Он обернулся – перед ним стоял милиционер с папкой в руках.
– Я спрашиваю…, – милиционер заглянул в лицо Сергею, увидел надпись
«Зенит чемпион!», засмеялся в кулак и в сторону, спросил:
– Ты, видел что-нибудь?!
Сергей отрешенно покачал головой.
– Тогда иди, иди отсюда, иди чемпион! – милиционер подтолкнул
Сергея, и пошел на ходу, через плечо крикнув: – Дорогу аккуратней
переходи, а то вот так, как твои кореша–болельщики,
закончишь!
Сергей стоял, смотрел в остекленевшие глаза девицы;
– Вот она, жизнь! – думал Сергей. – Была еще недавно, смеялась,
кричала, хотела чего-то непонятного... Куда-то, зачем-то бежала,
думала, наверное, о чем-то. Говорила странные, непонятные
слова, теперь ее нет! И смерти, смерти тоже уже нет! Это не
смерть–это тело! Смерть была какое-то мгновение, оборвала
жизнь, и умчалась прочь!
– Ребра целы, ушибы грудной клетки, обширная гематома, – сухо
констатировала врач–травматолог, разглядывая рентгеновский
снимок.– Разрыв нижней губы, требуются швы, сотрясение мозга,
необходим постельный режим…
– Работаете? – Это она уже обращалась к сидящему с отрешенным видом
Сергею. – Больничный нужен?
– Да, работаю, – безучастно ответил Сергей.
– Кто выиграл-то? – спрашивала она, стирая ватным тампоном со
спиртом надпись на лбу Сергея.
– Не знаю….– вздохнул Сергей, и добавил: – Думаю, что никто!
– Так, где Вы, говорите, упали? – допытывалась врач.
– Я не помню, на набережной где-то…
– Так, может быть, все-таки сообщим в милицию? Они поищут место
падения, песочком присыпят! – иронично говорила врач.
– Нет, не нужно уже!
– Нельзя же так оставлять, мужчина, понимаете?! – вспылила она. –
Если все вот так будут поступать, это хулиганье вообще
озвереет!
– Все? − переспросил Сергей.
– Все! Не первый Вы у нас! Как матч на стадионе − так вереница таких
как Вы, «поскользнувшихся»!
– Серега, привет! Как Ты? – звонил Нерчаев.
– Нормально!
– Чего нормального-то?! Мама сказала, что ты подрался с кем-то…
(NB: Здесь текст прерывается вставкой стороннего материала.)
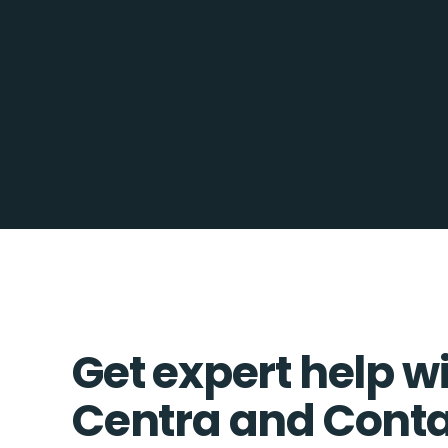
Get expert help w
Centra and Conta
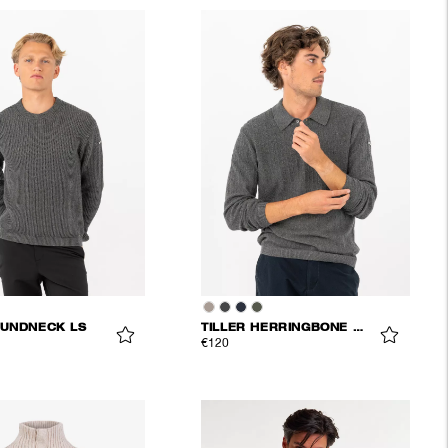
UNDNECK LS
TILLER HERRINGBONE POLO
€120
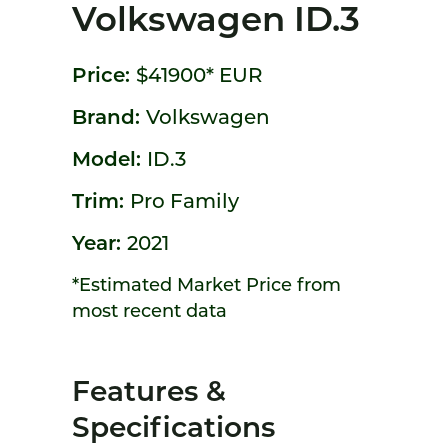
Volkswagen ID.3
Price:
$41900*
EUR
Brand:
Volkswagen
Model:
ID.3
Trim:
Pro Family
Year:
2021
*Estimated Market Price from
most recent data
Features &
Specifications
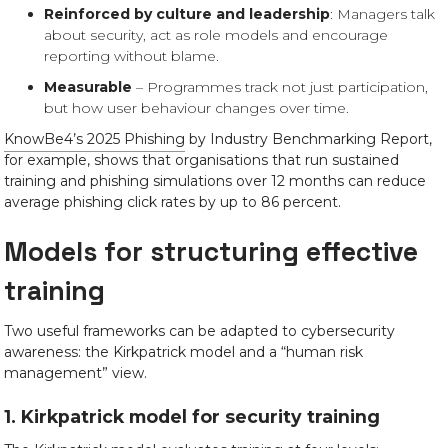
Reinforced by culture and leadership
: Managers talk
about security, act as role models and encourage
reporting without blame.
Measurable
– Programmes track not just participation,
but how user behaviour changes over time.
KnowBe4’s 2025 Phishing
by Industry Benchmarking Report,
for example, shows that organisations that run sustained
training and phishing simulations over 12 months can reduce
average phishing click rates by up to 86 percent.
Models for structuring effective
training
Two useful frameworks can be adapted to cybersecurity
awareness: the Kirkpatrick model and a “human risk
management” view.
1. Kirkpatrick model for security training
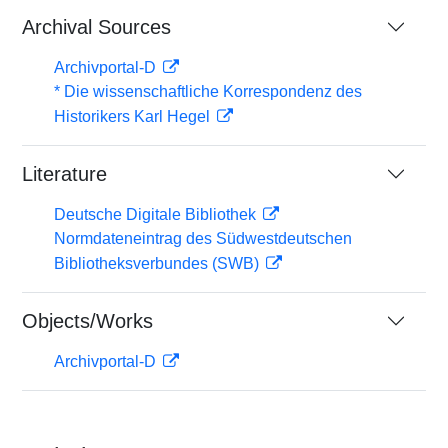
Archival Sources
Archivportal-D
* Die wissenschaftliche Korrespondenz des
Historikers Karl Hegel
Literature
Deutsche Digitale Bibliothek
Normdateneintrag des Südwestdeutschen
Bibliotheksverbundes (SWB)
Objects/Works
Archivportal-D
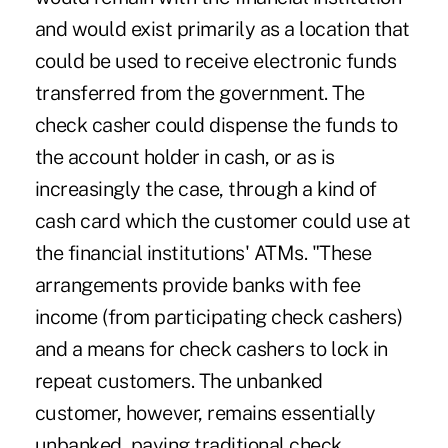
and would exist primarily as a location that
could be used to receive electronic funds
transferred from the government. The
check casher could dispense the funds to
the account holder in cash, or as is
increasingly the case, through a kind of
cash card which the customer could use at
the financial institutions' ATMs. "These
arrangements provide banks with fee
income (from participating check cashers)
and a means for check cashers to lock in
repeat customers. The unbanked
customer, however, remains essentially
unbanked, paying traditional check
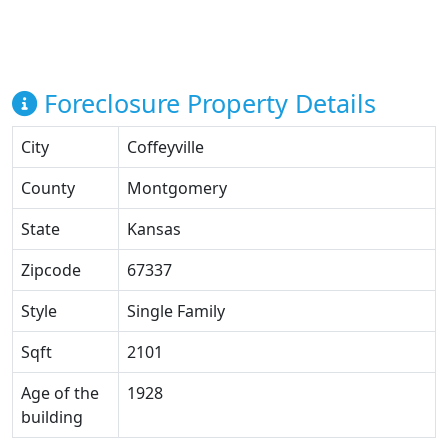
Foreclosure Property Details
City
Coffeyville
County
Montgomery
State
Kansas
Zipcode
67337
Style
Single Family
Sqft
2101
Age of the
1928
building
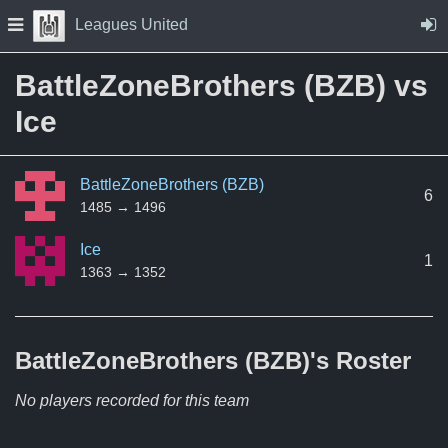
Skip to Content
Press space to open navigation menu
Leagues United
BattleZoneBrothers (BZB) vs
Ice
BattleZoneBrothers (BZB)
6
1485 → 1496
Ice
1
1363 → 1352
BattleZoneBrothers (BZB)'s
Roster
No players recorded for this team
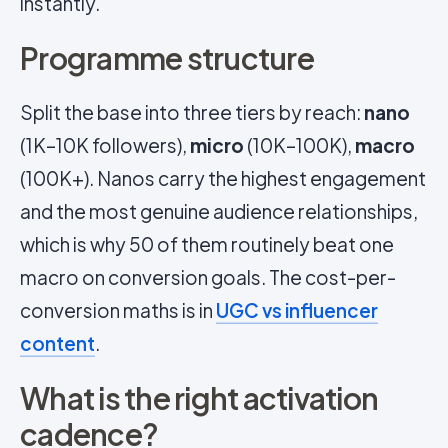
instantly.
Programme structure
Split the base into three tiers by reach:
nano
(1K–10K followers),
micro
(10K–100K),
macro
(100K+). Nanos carry the highest engagement
and the most genuine audience relationships,
which is why 50 of them routinely beat one
macro on conversion goals. The cost-per-
conversion maths is in
UGC vs influencer
content
.
What is the right activation
cadence?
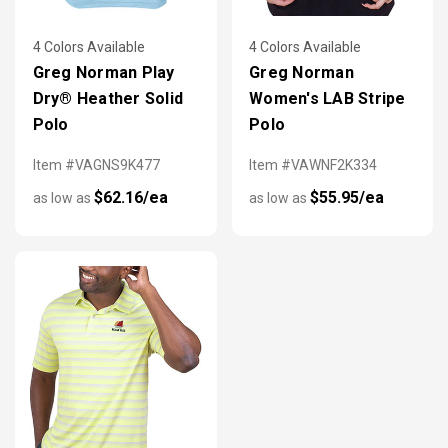
4 Colors Available
4 Colors Available
Greg Norman Play
Greg Norman
Dry® Heather Solid
Women's LAB Stripe
Polo
Polo
Item #VAGNS9K477
Item #VAWNF2K334
$62.16/ea
$55.95/ea
as low as
as low as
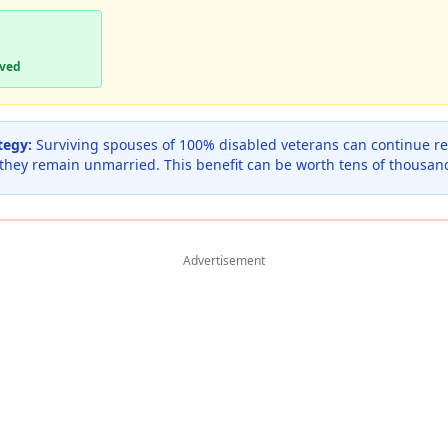
aved
tegy:
Surviving spouses of 100% disabled veterans can continue rec
 they remain unmarried. This benefit can be worth tens of thousan
Advertisement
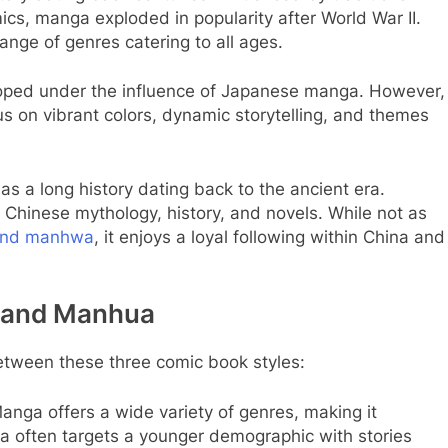
s, manga exploded in popularity after World War II.
ange of genres catering to all ages.
ped under the influence of Japanese manga. However,
 on vibrant colors, dynamic storytelling, and themes
s a long history dating back to the ancient era.
Chinese mythology, history, and novels. While not as
and manhwa
, it enjoys a loyal following within China and
 and Manhua
etween these three comic book styles:
nga offers a wide variety of genres, making it
 often targets a younger demographic with stories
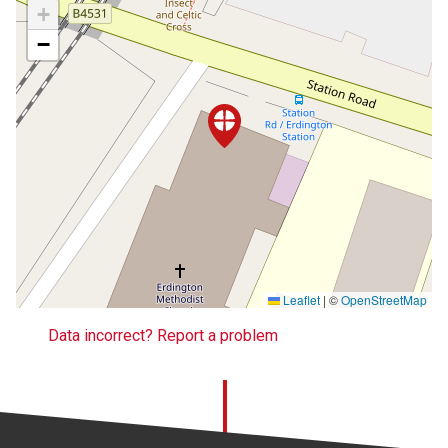
+
−
Leaflet
|
©
OpenStreetMap
Data incorrect? Report a problem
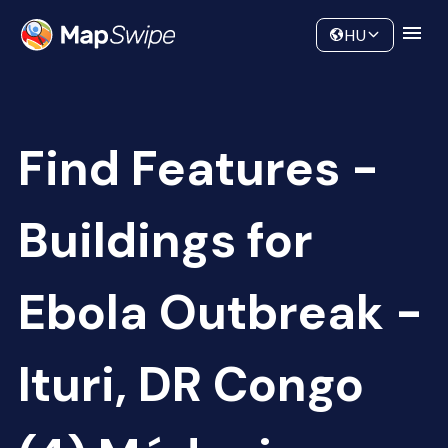
Data
Community
HU
Find Features -
Buildings for
Ebola Outbreak -
Ituri, DR Congo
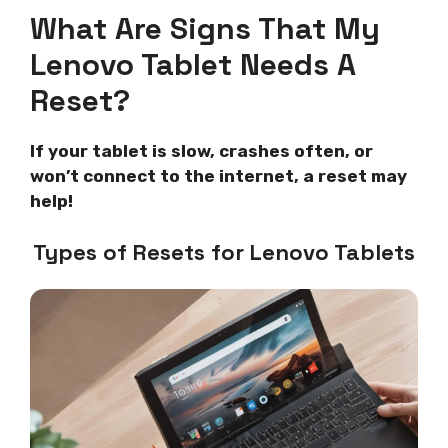
What Are Signs That My
Lenovo Tablet Needs A
Reset?
If your tablet is slow, crashes often, or
won’t connect to the internet, a reset may
help!
Types of Resets for Lenovo Tablets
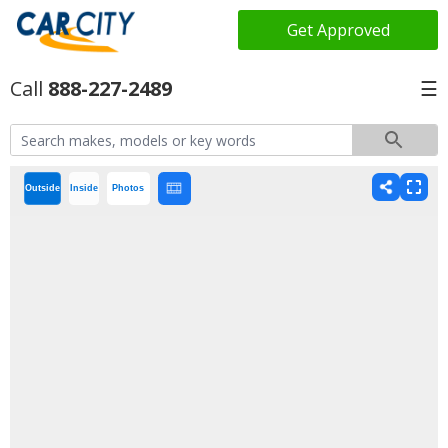
Get Approved
888-227-2489
☰
Outside
Inside
Photos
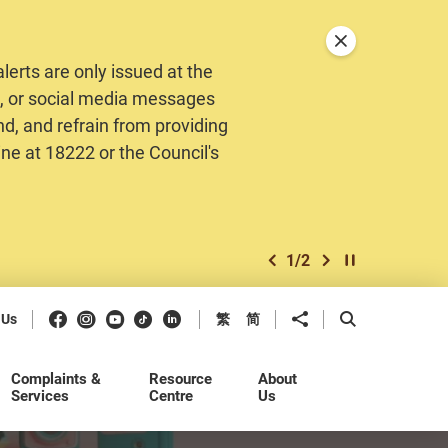
Close announceme
erts are only issued at the
MS, or social media messages
nd, and refrain from providing
ine at 18222 or the Council's
1
/
2
previous item
next item
Play / Stop the 
Facebook
Instagram
Youtube
Douyin
LinkedIn
Share to
Open Search b
 Us
繁
简
Complaints &
Resource
About
Services
Centre
Us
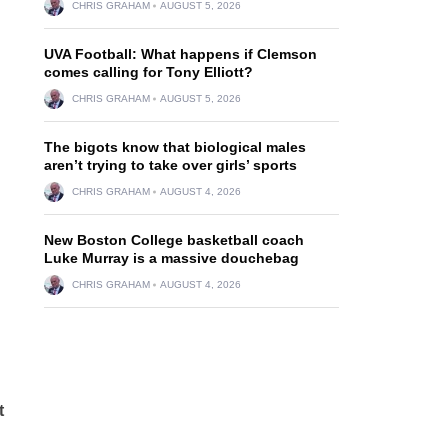
CHRIS GRAHAM
AUGUST 5, 2026
UVA Football: What happens if Clemson
comes calling for Tony Elliott?
CHRIS GRAHAM
AUGUST 5, 2026
The bigots know that biological males
aren’t trying to take over girls’ sports
CHRIS GRAHAM
AUGUST 4, 2026
New Boston College basketball coach
Luke Murray is a massive douchebag
CHRIS GRAHAM
AUGUST 4, 2026
t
– Нет! Я не дрался, меня просто избили, – пояснил Сергей.
– Кто?
– Подростки, футбольные болельщики.
– За что?! – поразился Нерчаев.
– Ни за что, просто так, – спокойно ответил Сергей. – Команда их проиграла.
– Ну, блин, старик! Я, вообще уже не знаю, что это делается! –
взвился Нерчаев. – Народ как озверел весь! С чего бы?! Никто ведь
с голоду не пухнет!
– Никто не пухнет, – согласился Сергей.
– Я тут Ритке звонил, Светкиной подружке, помнишь? – помолчав
немного, переведя дух, продолжил Нерчаев. – Хотел ей головомойку
устроить! За то, что она вот так со Светкой меня прокатила! А
ее муж говорит: Нету, мол, ее, Риты то! Я спрашиваю: А
когда она будет? А он мне: Больше никогда! Я ему: брось ты!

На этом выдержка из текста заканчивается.